Dataset records:
+-------+

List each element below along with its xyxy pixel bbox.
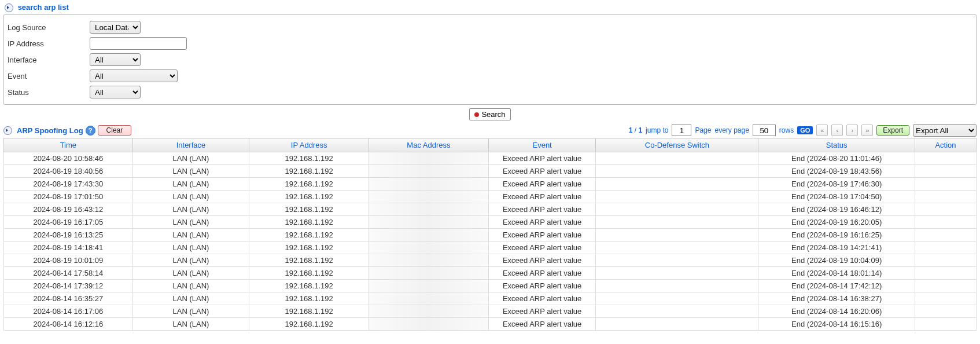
go-button[interactable]: GO: [797, 126, 813, 134]
th-codef[interactable]: Co-Defense Switch: [596, 138, 758, 152]
interface-select[interactable]: All: [90, 53, 141, 66]
last-page-button[interactable]: »: [861, 125, 873, 136]
status-label: Status: [8, 88, 90, 97]
td-event: Exceed ARP alert value: [488, 216, 596, 229]
table-row: 2024-08-19 14:18:41LAN (LAN)192.168.1.19…: [4, 241, 977, 254]
prev-page-button[interactable]: ‹: [831, 125, 843, 136]
td-status: End (2024-08-14 16:38:27): [758, 292, 915, 305]
td-event: Exceed ARP alert value: [488, 191, 596, 203]
td-time: 2024-08-19 17:01:50: [4, 191, 133, 203]
td-interface: LAN (LAN): [132, 318, 249, 331]
td-status: End (2024-08-19 18:43:56): [758, 165, 915, 178]
td-interface: LAN (LAN): [132, 254, 249, 267]
td-action: [915, 267, 976, 280]
search-button[interactable]: Search: [469, 108, 510, 120]
td-interface: LAN (LAN): [132, 165, 249, 178]
td-interface: LAN (LAN): [132, 152, 249, 165]
td-codef: [596, 267, 758, 280]
jump-to-input[interactable]: [672, 125, 691, 136]
event-select[interactable]: All: [90, 69, 178, 82]
td-time: 2024-08-19 17:43:30: [4, 178, 133, 191]
td-action: [915, 229, 976, 241]
td-interface: LAN (LAN): [132, 191, 249, 203]
th-ip[interactable]: IP Address: [249, 138, 369, 152]
td-codef: [596, 229, 758, 241]
td-action: [915, 318, 976, 331]
th-interface[interactable]: Interface: [132, 138, 249, 152]
table-row: 2024-08-19 17:01:50LAN (LAN)192.168.1.19…: [4, 191, 977, 203]
td-event: Exceed ARP alert value: [488, 152, 596, 165]
td-time: 2024-08-19 16:13:25: [4, 229, 133, 241]
jump-to-label: jump to: [646, 126, 668, 134]
td-event: Exceed ARP alert value: [488, 318, 596, 331]
td-status: End (2024-08-19 17:04:50): [758, 191, 915, 203]
td-status: End (2024-08-14 18:01:14): [758, 267, 915, 280]
td-codef: [596, 318, 758, 331]
td-action: [915, 178, 976, 191]
td-ip: 192.168.1.192: [249, 203, 369, 216]
td-mac: [369, 165, 489, 178]
td-time: 2024-08-14 17:58:14: [4, 267, 133, 280]
log-panel-title: ARP Spoofing Log: [17, 126, 83, 135]
td-ip: 192.168.1.192: [249, 292, 369, 305]
td-interface: LAN (LAN): [132, 305, 249, 318]
td-codef: [596, 305, 758, 318]
td-ip: 192.168.1.192: [249, 280, 369, 292]
td-ip: 192.168.1.192: [249, 241, 369, 254]
td-mac: [369, 216, 489, 229]
next-page-button[interactable]: ›: [846, 125, 858, 136]
th-action[interactable]: Action: [915, 138, 976, 152]
td-status: End (2024-08-19 16:16:25): [758, 229, 915, 241]
td-event: Exceed ARP alert value: [488, 305, 596, 318]
td-mac: [369, 267, 489, 280]
td-mac: [369, 178, 489, 191]
td-time: 2024-08-19 18:40:56: [4, 165, 133, 178]
pager: 1 / 1 jump to Page every page rows GO « …: [629, 124, 977, 137]
td-action: [915, 165, 976, 178]
td-interface: LAN (LAN): [132, 229, 249, 241]
td-time: 2024-08-19 16:17:05: [4, 216, 133, 229]
log-source-select[interactable]: Local Data: [90, 21, 141, 34]
export-button-label: Export: [883, 126, 903, 134]
td-mac: [369, 203, 489, 216]
td-mac: [369, 292, 489, 305]
every-page-label: every page: [714, 126, 749, 134]
td-ip: 192.168.1.192: [249, 178, 369, 191]
td-status: End (2024-08-14 17:42:12): [758, 280, 915, 292]
td-status: End (2024-08-19 10:04:09): [758, 254, 915, 267]
td-codef: [596, 216, 758, 229]
help-icon[interactable]: ?: [86, 126, 95, 136]
table-row: 2024-08-14 16:17:06LAN (LAN)192.168.1.19…: [4, 305, 977, 318]
td-codef: [596, 203, 758, 216]
td-interface: LAN (LAN): [132, 216, 249, 229]
td-interface: LAN (LAN): [132, 241, 249, 254]
page-word: Page: [695, 126, 711, 134]
th-status[interactable]: Status: [758, 138, 915, 152]
td-mac: [369, 254, 489, 267]
rows-input[interactable]: [753, 125, 776, 136]
td-action: [915, 216, 976, 229]
td-codef: [596, 165, 758, 178]
export-button[interactable]: Export: [876, 125, 909, 136]
td-ip: 192.168.1.192: [249, 191, 369, 203]
th-event[interactable]: Event: [488, 138, 596, 152]
rows-word: rows: [779, 126, 794, 134]
th-mac[interactable]: Mac Address: [369, 138, 489, 152]
th-time[interactable]: Time: [4, 138, 133, 152]
export-mode-select[interactable]: Export All: [913, 124, 977, 137]
search-panel-title-text: search arp list: [18, 3, 69, 12]
first-page-button[interactable]: «: [816, 125, 828, 136]
td-time: 2024-08-14 16:12:16: [4, 318, 133, 331]
td-ip: 192.168.1.192: [249, 165, 369, 178]
td-interface: LAN (LAN): [132, 203, 249, 216]
clear-button[interactable]: Clear: [98, 125, 132, 136]
ip-address-input[interactable]: [90, 37, 187, 50]
td-codef: [596, 292, 758, 305]
td-status: End (2024-08-19 16:20:05): [758, 216, 915, 229]
status-select[interactable]: All: [90, 86, 141, 98]
td-time: 2024-08-14 17:39:12: [4, 280, 133, 292]
td-codef: [596, 280, 758, 292]
arp-log-table: Time Interface IP Address Mac Address Ev…: [3, 138, 977, 331]
td-action: [915, 280, 976, 292]
table-row: 2024-08-19 18:40:56LAN (LAN)192.168.1.19…: [4, 165, 977, 178]
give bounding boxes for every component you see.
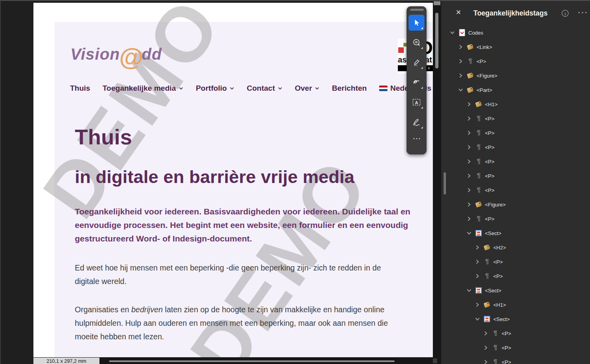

+-------+

Work through the entries above line by line, counting each one that includes the word "Exceed", and give the final number only.

Response to this exercise: 5